● WORK ITEM: Would you please set down the data again exactly as given, excluding the pictures?

[THE INPUT — start]

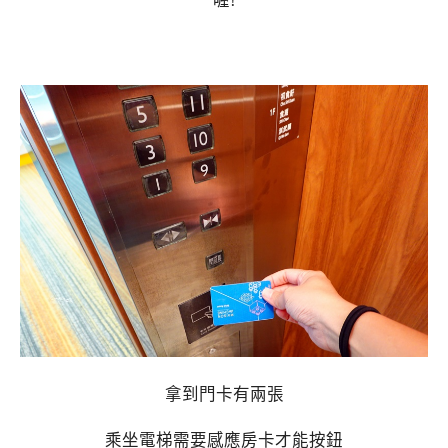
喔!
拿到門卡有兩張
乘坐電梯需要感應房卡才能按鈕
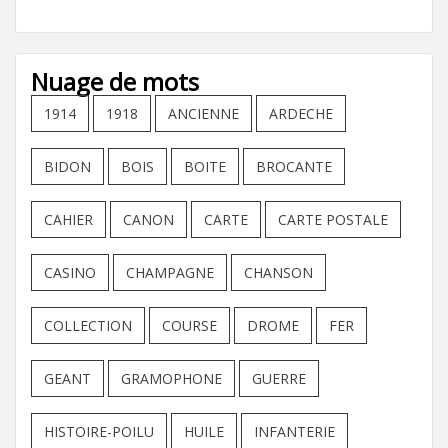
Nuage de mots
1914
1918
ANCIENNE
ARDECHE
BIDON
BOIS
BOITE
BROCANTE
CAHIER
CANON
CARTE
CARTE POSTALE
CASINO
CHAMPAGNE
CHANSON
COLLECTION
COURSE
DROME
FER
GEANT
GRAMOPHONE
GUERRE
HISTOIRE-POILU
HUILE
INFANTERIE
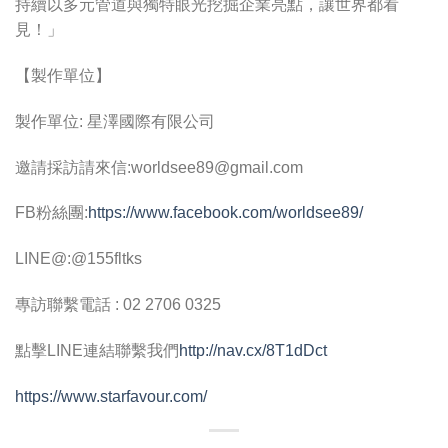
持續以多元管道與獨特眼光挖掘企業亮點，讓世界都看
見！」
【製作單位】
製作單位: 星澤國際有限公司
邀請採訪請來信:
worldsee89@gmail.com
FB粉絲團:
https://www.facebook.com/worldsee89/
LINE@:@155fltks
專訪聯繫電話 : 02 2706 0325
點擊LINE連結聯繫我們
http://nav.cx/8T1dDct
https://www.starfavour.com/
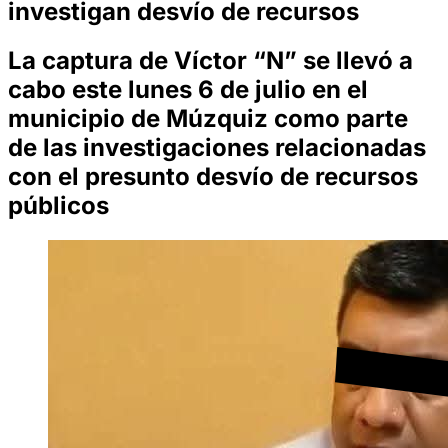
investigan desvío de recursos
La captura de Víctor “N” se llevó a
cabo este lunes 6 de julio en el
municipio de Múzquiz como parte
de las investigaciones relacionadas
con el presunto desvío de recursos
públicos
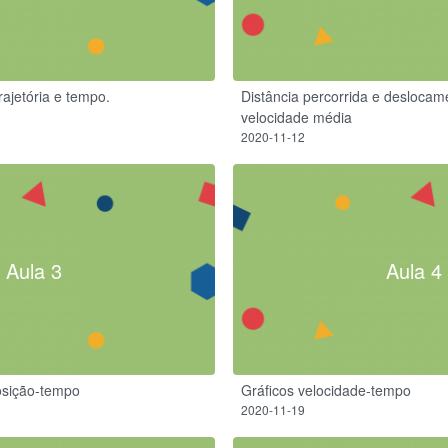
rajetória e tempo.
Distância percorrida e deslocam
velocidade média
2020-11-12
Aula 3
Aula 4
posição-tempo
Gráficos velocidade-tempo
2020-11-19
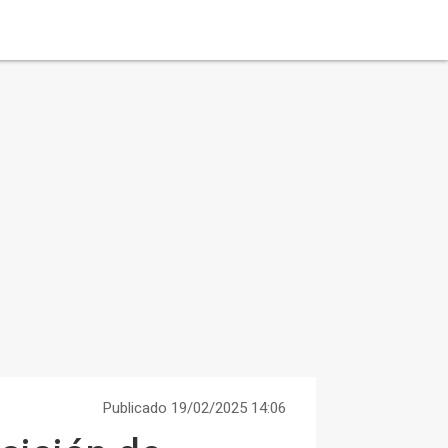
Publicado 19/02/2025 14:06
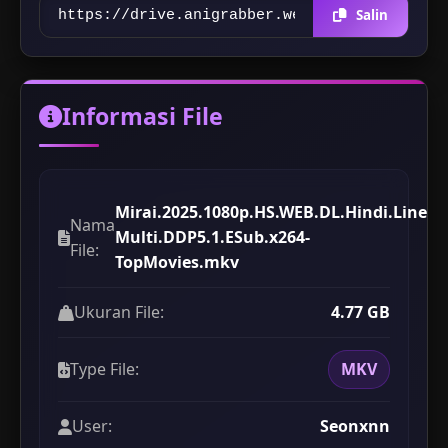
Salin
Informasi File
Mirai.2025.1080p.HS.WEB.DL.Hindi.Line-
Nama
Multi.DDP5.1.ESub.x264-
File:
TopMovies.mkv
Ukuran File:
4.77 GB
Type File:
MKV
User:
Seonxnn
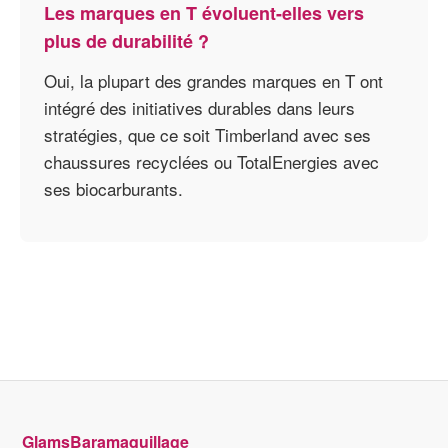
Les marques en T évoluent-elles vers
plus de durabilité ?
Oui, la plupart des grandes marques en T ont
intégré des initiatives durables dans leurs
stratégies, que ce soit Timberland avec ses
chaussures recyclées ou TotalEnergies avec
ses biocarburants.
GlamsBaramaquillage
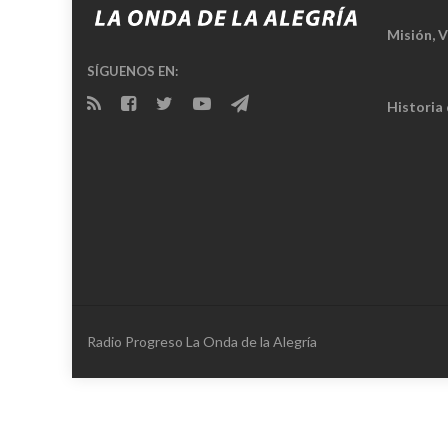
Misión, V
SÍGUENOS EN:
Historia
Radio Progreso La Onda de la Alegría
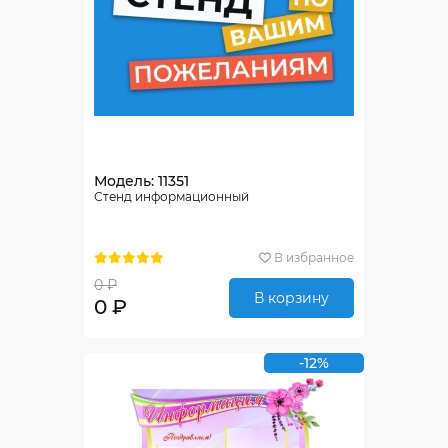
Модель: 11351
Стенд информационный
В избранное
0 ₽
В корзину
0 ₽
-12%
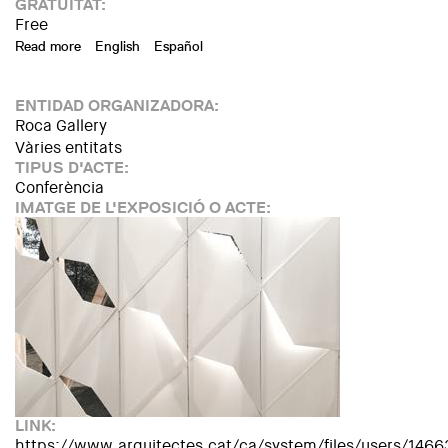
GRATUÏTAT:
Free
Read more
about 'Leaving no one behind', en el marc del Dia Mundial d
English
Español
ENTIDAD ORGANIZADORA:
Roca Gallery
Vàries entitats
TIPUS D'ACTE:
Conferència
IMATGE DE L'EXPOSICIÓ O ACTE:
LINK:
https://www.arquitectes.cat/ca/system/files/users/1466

[THE INPUT — finish]

● RESPONSE:
喔!
拿到門卡有兩張
乘坐電梯需要感應房卡才能按鈕
Nuage de mots
1914
1918
ANCIENNE
ARDECHE
BIDON
BOIS
BOITE
BROCANTE
CAHIER
CANON
CARTE
CARTE POSTALE
CASINO
CHAMPAGNE
CHANSON
COLLECTION
COURSE
DROME
FER
GEANT
GRAMOPHONE
GUERRE
HISTOIRE-POILU
HUILE
INFANTERIE
持續以多元管道與獨特眼光挖掘企業亮點，讓世界都看
見！」
【製作單位】
製作單位: 星澤國際有限公司
邀請採訪請來信:
worldsee89@gmail.com
FB粉絲團:
https://www.facebook.com/worldsee89/
LINE@:@155fltks
專訪聯繫電話 : 02 2706 0325
點擊LINE連結聯繫我們
http://nav.cx/8T1dDct
https://www.starfavour.com/
investigan desvío de recursos
La captura de Víctor “N” se llevó a
cabo este lunes 6 de julio en el
municipio de Múzquiz como parte
de las investigaciones relacionadas
con el presunto desvío de recursos
públicos
rajetória e tempo.
Distância percorrida e deslocam
velocidade média
2020-11-12
Aula 3
Aula 4
posição-tempo
Gráficos velocidade-tempo
2020-11-19
Publicado 19/02/2025 14:06
Salin
Informasi File
Mirai.2025.1080p.HS.WEB.DL.Hindi.Line-
Nama
Multi.DDP5.1.ESub.x264-
File:
TopMovies.mkv
Ukuran File:
4.77 GB
Type File:
MKV
User:
Seonxnn
Les marques en T évoluent-elles vers
plus de durabilité ?
Oui, la plupart des grandes marques en T ont
intégré des initiatives durables dans leurs
stratégies, que ce soit Timberland avec ses
chaussures recyclées ou TotalEnergies avec
ses biocarburants.
GlamsBaramaquillage
Misión, V
SÍGUENOS EN:
Historia
Radio Progreso La Onda de la Alegría
Модель: 11351
Стенд информационный
В избранное
0 ₽
В корзину
0 ₽
-12%
GRATUÏTAT:
Free
Read more
about 'Leaving no one behind', en el marc del Dia Mundial d
English
Español
ENTIDAD ORGANIZADORA:
Roca Gallery
Vàries entitats
TIPUS D'ACTE:
Conferència
IMATGE DE L'EXPOSICIÓ O ACTE:
LINK:
https://www.arquitectes.cat/ca/system/files/users/1466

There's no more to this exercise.